Oxen uses structured logging via the tracing crate. All log output goes to stderr by default in a human-readable format. This applies to the CLI (oxen), the server (oxen-server), and any code using liboxen (including the Python bindings).
Set the RUST_LOG environment variable to control verbosity.
# Show debug logs from the oxen library
RUST_LOG=debug oxen push origin main
# Show only warnings and errors
RUST_LOG=warn oxen-server start
# Fine-grained: debug for liboxen, warn for everything else
RUST_LOG=warn,liboxen=debug oxen-server startSet OXEN_LOG_DIR to enable file-based logging in addition to stderr. This env var is a directory where rotating log files are written. Log files are written as newline-delimited JSON (one JSON object per line), rotated daily. Each line includes the timestamp, level, target, thread ID, source file, and line number.
OXEN_LOG_DIR=./logs/ RUST_LOG=warn oxen clone https://hub.oxen.ai/ox/CatDogBBox
OXEN_LOG_DIR=/var/log/oxen oxen-server startLog files are named {app_name}.{date} (e.g. oxen-server.2026-04-06) inside the configured directory.
To ingest these logs with standard tooling:
- Promtail / Grafana Loki -- point a
file_sdor static target at the log directory; Loki handles newline-delimited JSON natively. - Filebeat / Elasticsearch -- configure a
filebeat.inputsentry withtype: filestreamandparsers: [{ ndjson: {} }]. - Vector -- use a
filesource withdecoding.codec = "json". jq-- for ad-hoc inspection:
# Stream logs, filter for errors
tail -f ~/.oxen/logs/oxen-server.2026-04-06 | jq 'select(.level == "ERROR")'oxen-server exposes a Prometheus-compatible metrics endpoint.
See Prometheus Metrics for details.
oxen-server can export tracing spans to any OTLP-compatible collector (Jaeger, Tempo, etc.).
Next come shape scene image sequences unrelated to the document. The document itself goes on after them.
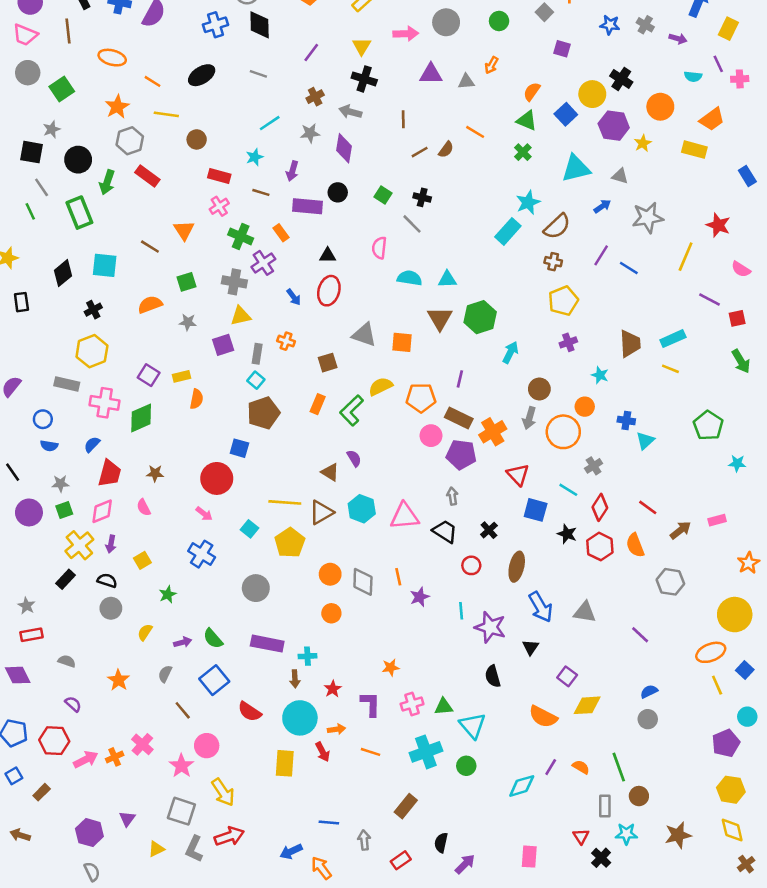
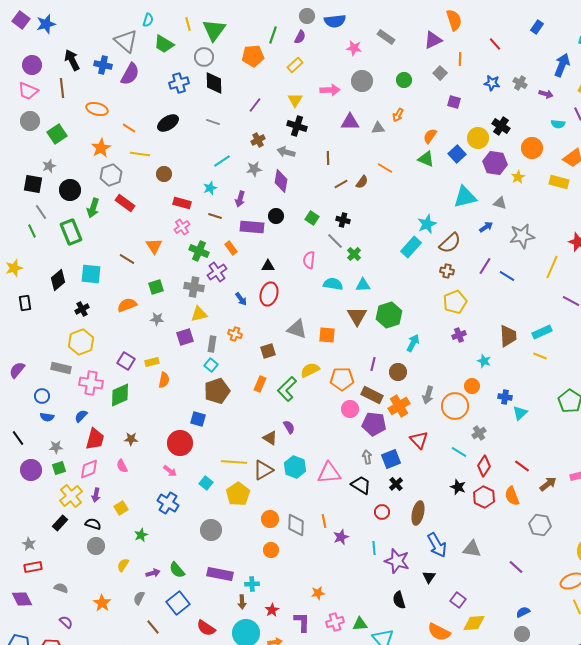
green cross: (523, 152) -> (354, 254), moved
brown circle: (539, 389) -> (398, 372), moved
blue square: (536, 510) -> (391, 459), moved, turned -36

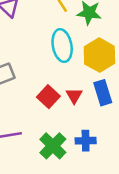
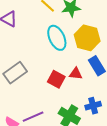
red triangle: (74, 96) -> (76, 74), turned -40

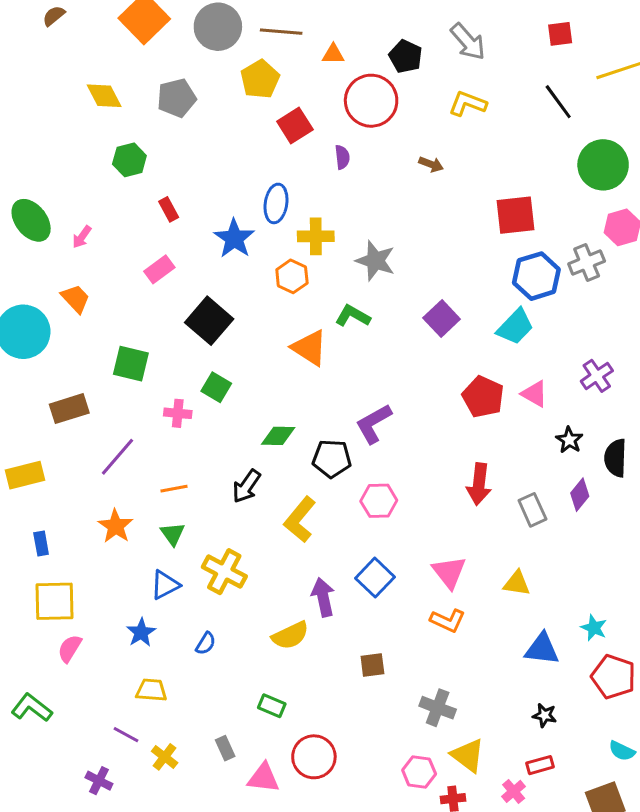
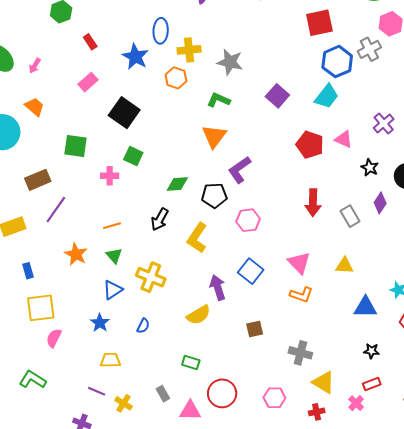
orange triangle: (309, 348) -> (214, 136), moved, turned 40
purple line: (118, 457) -> (56, 210), moved
pink hexagon: (419, 772) -> (274, 398), moved

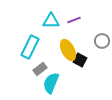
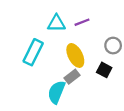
black square: (80, 60) -> (104, 70), moved
gray rectangle: (40, 69) -> (72, 77), moved

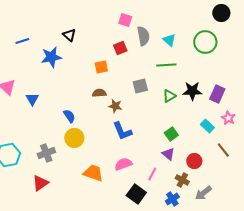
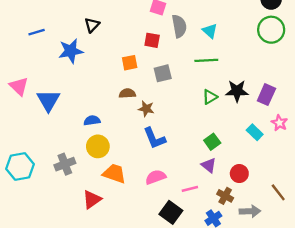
black triangle: (69, 35) -> (92, 25), turned 32
green circle: (205, 42) -> (271, 30), moved
red square: (120, 48) -> (152, 40), turned 32
gray square: (140, 86) -> (163, 73), moved
blue triangle: (32, 99) -> (48, 100), size x1.5
blue semicircle: (69, 116) -> (92, 120), turned -64
brown line: (223, 150) -> (278, 192), moved
orange trapezoid: (93, 173) -> (114, 174), moved
pink line: (152, 174) -> (190, 189), turned 48
red triangle: (40, 183) -> (92, 199), moved
gray arrow: (203, 193) -> (250, 211), turned -144

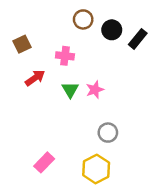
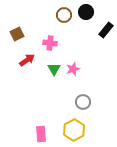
black circle: (112, 30) -> (86, 12), moved
pink rectangle: (44, 162) -> (41, 134), moved, turned -49

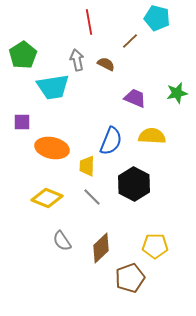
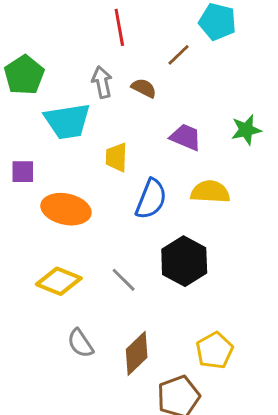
yellow trapezoid: (87, 166) -> (116, 157), moved
yellow pentagon: (155, 246) -> (215, 350), turned -30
Requires building with the otel feature flag.
See OpenTelemetry Tracing for details.
Span lifecycle events can be emitted as log lines on stderr for lightweight tracing. See FmtSpan Events for details.
Oxen was build by a team of machine learning engineers, who have spent countless hours in their careers managing datasets. We have used many different tools, but none of them were as easy to use and as ergonomic as we would like.
If you have ever tried git lfs to version large datasets and became frustrated, we feel your pain. Solutions like git-lfs are too slow when it comes to the scale of data we need for machine learning.
If you have ever uploaded a large dataset of images, audio, video, or text to a cloud storage bucket with the name:
s3://data/images_july_2022_final_2_no_really_final.tar.gz
We built Oxen to be the tool we wish we had.
"Oxen" 🐂 comes from the fact that the tooling will plow, maintain, and version your data like a good farmer tends to their fields 🌾. Let Oxen take care of the grunt work of your infrastructure so you can focus on the higher-level problems that matter to your product.